Larry Itliong Village opens in LA’s Historic
LOS ANGELES—After about nine years of preparation, planning and construction, the Larry Itliong Village finally opened on Friday, Dec.13, in Historic Filipinotown.
The development provides 44 units of affordable housing—22 for families and 22 for homeless individuals, including nine` for Transitional Age Youth.
There are also community spaces, which can be used as venues for recreational activities, as well as social service programs like affordable healthcare access assistance, immigration case management services, employment, job skills workshops and other activities.
Located at 153 Glendale Blvd., Larry Itliong Village is the brainchild of two prominent Asian-American community organizations, the Pilipino Workers’ Center (PWC) and the Little Tokyo Service Center (LTSC) Community Development Corporation.
The LTSC Community Development Corporation serves as the lead developer and managing general partner for the village.
According to LTSC staffer Takao Suzuki, their group has been working with PWC since 2004, in putting the development project together. For the last 30 years, the LTSC has been working to provide affordable housing in Los Angeles, Suzuki said.
Suzuki said that back then, PWC had already identified the site on 153 Glendale Blvd. as a place where the Filipino group can permanently stay to serve the community.
“Our model for affordable housing is that when we develop housing, we want to partner with a group within that respective community,” Suzuki said.
“PWC is an established group here in Filipinotown, so we thought it was a perfect match. With our housing experience, we thought that this would be a good project, not just for PWC, not just for the tenants here, but for the general Historic Filipinotown area,” he added.
Suzuki, however, clarified that as far as onsite physical presence is concerned, the LTSC will only serve as the asset manager for Larry Itliong Village, and that they will supervise the site from their office in Little Tokyo.

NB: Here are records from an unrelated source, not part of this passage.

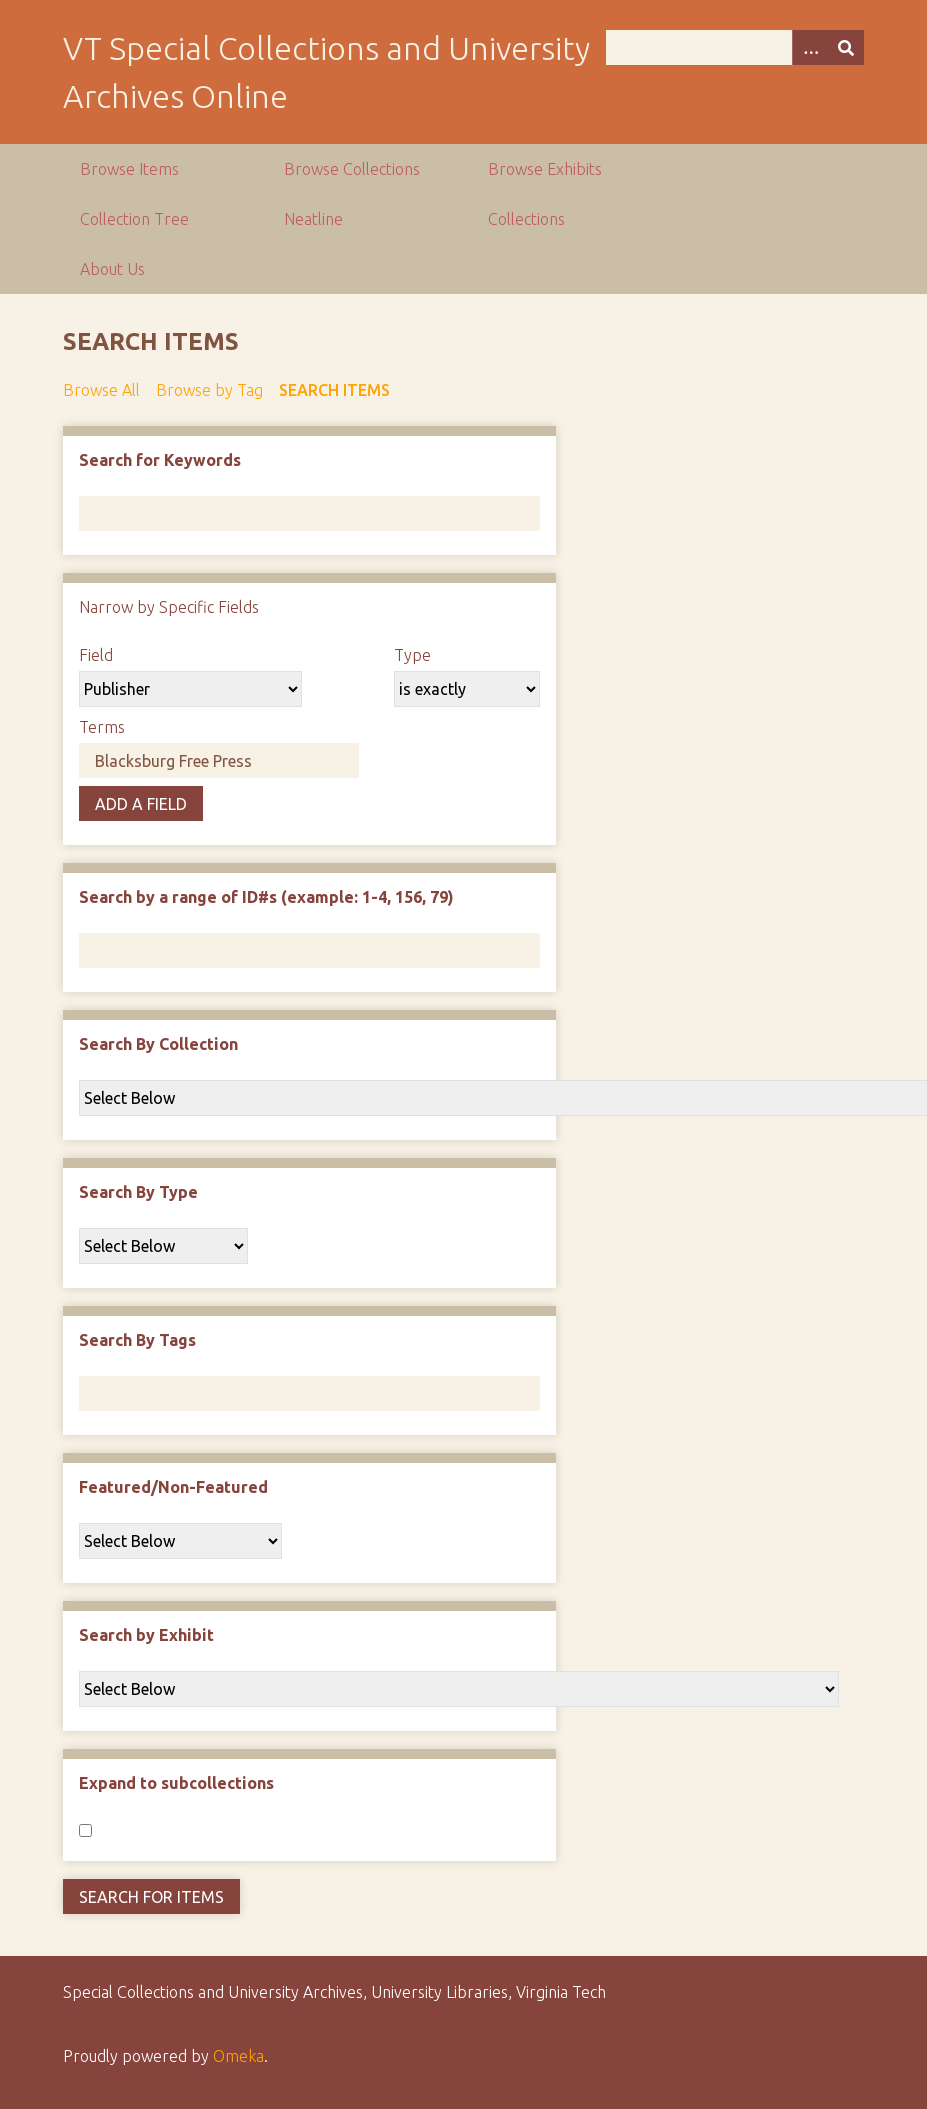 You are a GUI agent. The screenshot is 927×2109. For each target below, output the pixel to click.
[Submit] (846, 47)
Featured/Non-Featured (173, 1487)
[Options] (810, 47)
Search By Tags (137, 1340)
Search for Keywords (160, 460)
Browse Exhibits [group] (545, 169)
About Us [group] (112, 269)
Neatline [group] (313, 219)
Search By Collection (158, 1044)
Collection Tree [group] (134, 219)
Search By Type (138, 1192)
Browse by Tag (209, 390)
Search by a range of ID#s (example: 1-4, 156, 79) (266, 897)
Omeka (238, 2056)
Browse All (101, 390)
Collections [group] (526, 219)
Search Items (334, 390)
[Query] (735, 47)
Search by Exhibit (146, 1635)
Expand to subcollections (176, 1783)
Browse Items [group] (129, 169)
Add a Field (141, 804)
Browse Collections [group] (352, 169) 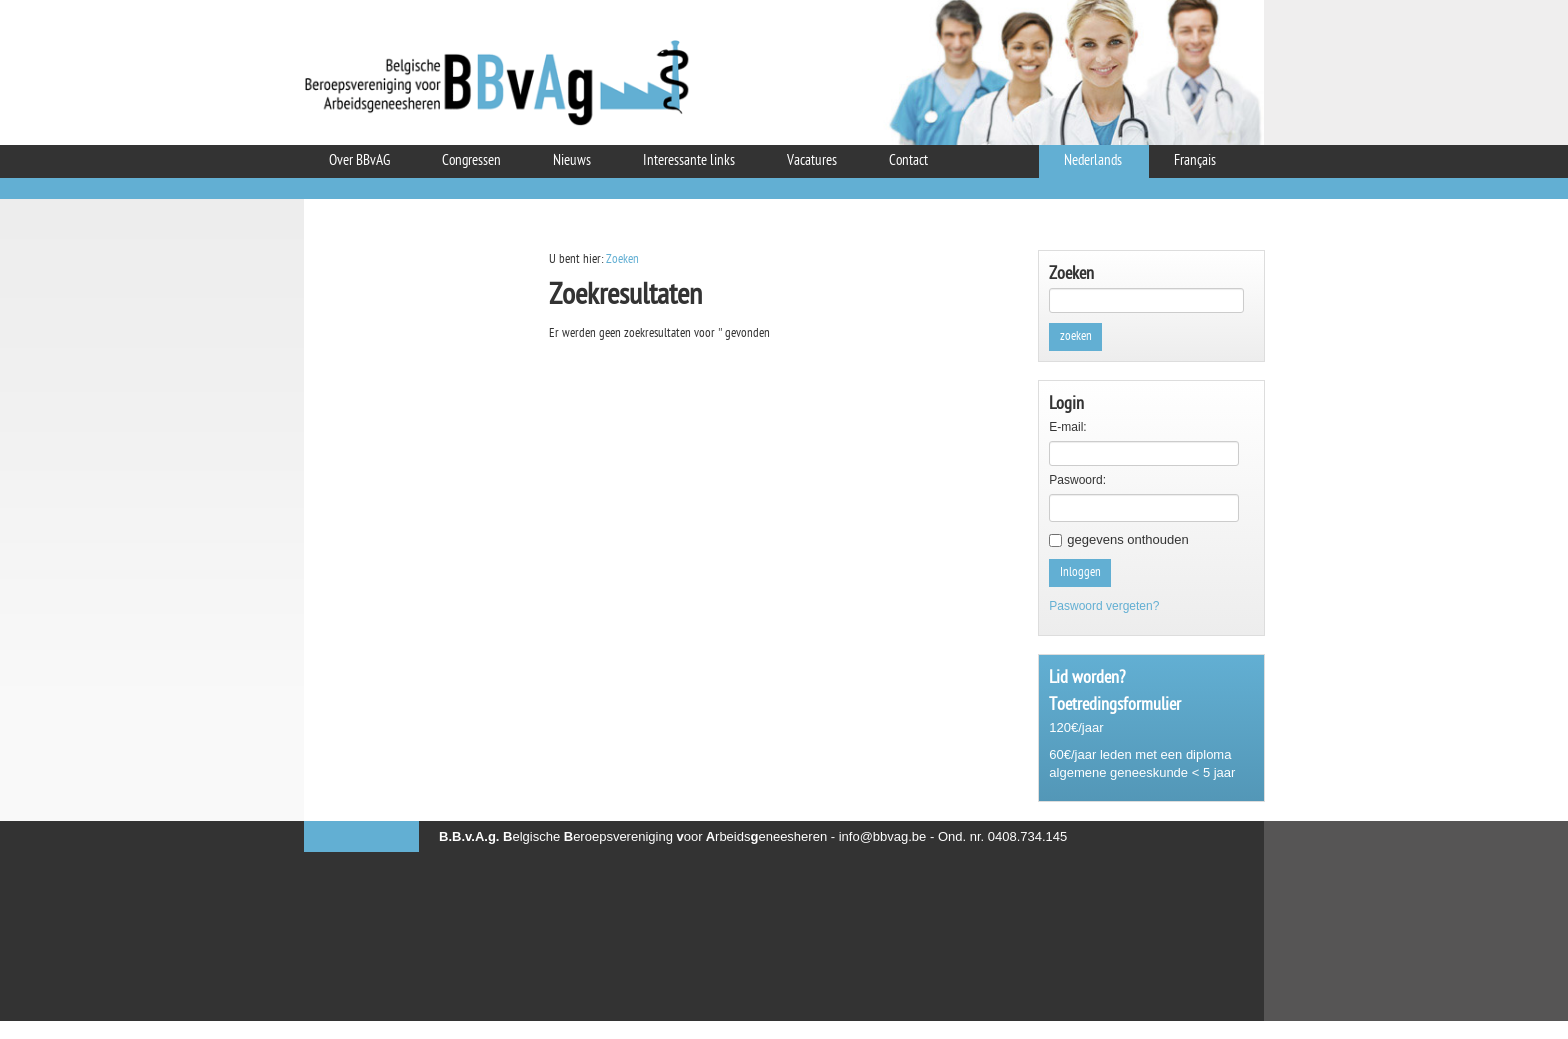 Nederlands (1093, 161)
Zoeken (622, 259)
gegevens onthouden (1127, 539)
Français (1195, 161)
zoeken (1076, 336)
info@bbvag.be (883, 836)
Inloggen (1080, 572)
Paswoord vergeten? (1104, 606)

“From our office [in Little Tokyo], we’ll make sure that the building is running fine, making sure that it’s in compliance. But really, you won’t see us onsite. It’s mainly going to be PWC. This is their home, so you won’t see LTSC here in terms of our presence,” he added.
The village houses the PWC’s headquarters, community rooms, office spaces and conference halls. Aquilina Versoza, PWC’s executive director, said that the development will serve as a “real base” where the organization can grow and do even more service to the community.
Versoza also indicated that aside from the community rooms, the PWC will also provide other services like weekly food distribution, free tax preparation, labor case assistance, and peer lending circles, among other things.
“This is one of the few affordable housing projects that’s been able to be built in many years. And it’s really needed,” Versoza pointed.
She claimed that before Larry Itliong Village came along, it had been at least a decade or so since the last affordable housing project was built in Historic Filipinotown.
Consul General Hellen Barber-De la Vega, who was also in attendance, said that the opening of the housing project is a milestone because two communities came together to address a sensitive issue among all Asian American communities: affordable housing.
“With this kind of partnership, we demonstrate that we do care for the other communities,” De la Vega pointed out.
The Consul General also said that the facility raises awareness among other communities on what Larry Itliong (the Filipino Farm Workers Movement leader) really stands for, which is bringing dignity to the worker.
She said that the legacy of Itliong is also about promoting proper housing and shelter, health, and education—issues that were relevant not only 40 years ago, but even today.
With Filipinos being the largest Asian-American group in California, De la Vega said that this could be seen as a first step toward Filipinos becoming a catalyst for Asian-American interests.
De La Vega said that there should be a sense of responsibility on the part of Filipinos in “shepherding” the interests and concerns of the community.
“When I say community, I’m not just talking about the Filipino-American community, but the Asian-American community as well. This is [only] the beginning,” De la Vega said.